Given two arrays A and B, how to get B values which are the closest to A

Question

Suppose I have two arrays ordered in an ascending order, i.e.:

A = [1 5 7], B = [1 2 3 6 9 10]

I would like to create from B a new vector B', which contains only the closest values to A values (one for each).

I also need the indexes. So, in my example I would like to get:

B' = [1 6 9], Idx = [1 4 5]

Note that the third value is 9. Indeed 6 is closer to 7 but it is already 'taken' since it is close to 4.

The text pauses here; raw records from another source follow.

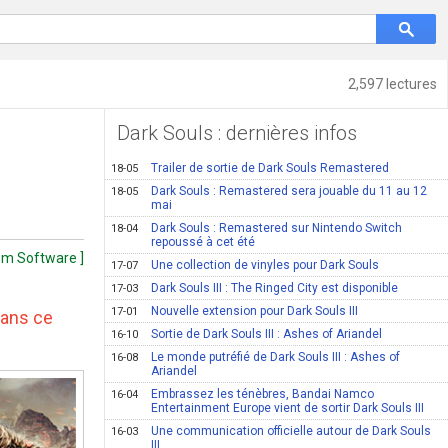
2,597 lectures
Dark Souls : dernières infos
Trailer de sortie de Dark Souls Remastered
18-05
Dark Souls : Remastered sera jouable du 11 au 12
18-05
mai
Dark Souls : Remastered sur Nintendo Switch
18-04
repoussé à cet été
om Software ]
Une collection de vinyles pour Dark Souls
17-07
Dark Souls III : The Ringed City est disponible
17-03
Nouvelle extension pour Dark Souls III
17-01
dans ce
Sortie de Dark Souls III : Ashes of Ariandel
16-10
Le monde putréfié de Dark Souls III : Ashes of
16-08
Ariandel
Embrassez les ténèbres, Bandai Namco
16-04
Entertainment Europe vient de sortir Dark Souls III
Une communication officielle autour de Dark Souls
16-03
III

Any idea for a suitable code?

Note: my true arrays are much larger and contain real (not int) values

Also, it is given that B is longer then A

Thanks!

Answer 1

Assuming you want to minimize the overall discrepancies between elements of A and matched elements in B, the problem can be written as an assignment problem of assigning to every row (element of A) a column (element of B) given a cost matrix C. The Hungarian (or Munkres') algorithm solves the assignment problem.

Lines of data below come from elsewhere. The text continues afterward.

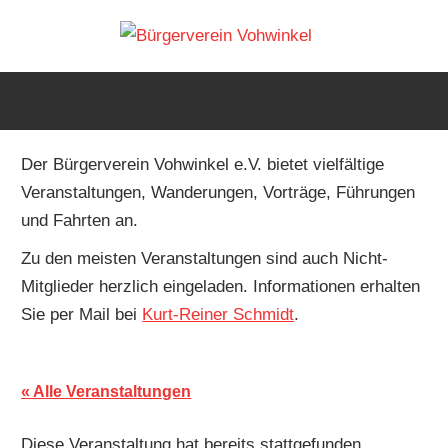
Zum
Bürger
Inhalt
Die
springen
Website
Vohwin
des
Bürgervereins
Der Bürgerverein Vohwinkel e.V. bietet vielfältige
in
Veranstaltungen, Wanderungen, Vorträge, Führungen
Wuppertal-
und Fahrten an.
Vohwinkel
Zu den meisten Veranstaltungen sind auch Nicht-
Mitglieder herzlich eingeladen. Informationen erhalten
Sie per Mail bei
Kurt-Reiner Schmidt
.
« Alle Veranstaltungen
Diese Veranstaltung hat bereits stattgefunden.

I assume that you want to minimize cumulative squared distance between A and matched elements in B, and use the function [assignment,cost] = munkres(costMat) by Yi Cao from https://www.mathworks.com/matlabcentral/fileexchange/20652-hungarian-algorithm-for-linear-assignment-problems--v2-3-:

A = [1 5 7];
B = [1 2 3 6 9 10];
[Bprime,matches] = matching(A,B)

function [Bprime,matches] = matching(A,B)
    C = (repmat(A',1,length(B)) - repmat(B,length(A),1)).^2;
    [matches,~] = munkres(C);
    Bprime = B(matches);
end

Assuming instead you want to find matches recursively, as suggested by your question, you could either walk through A, for each element in A find the closest remaining element in B and discard it (sortedmatching below); or you could iteratively form and discard the distance-minimizing match between remaining elements in A and B until all elements in A are matched (greedymatching):

A = [1 5 7];
B = [1 2 3 6 9 10];
[~,~,Bprime,matches] = sortedmatching(A,B,[],[])
[~,~,Bprime,matches] = greedymatching(A,B,[],[])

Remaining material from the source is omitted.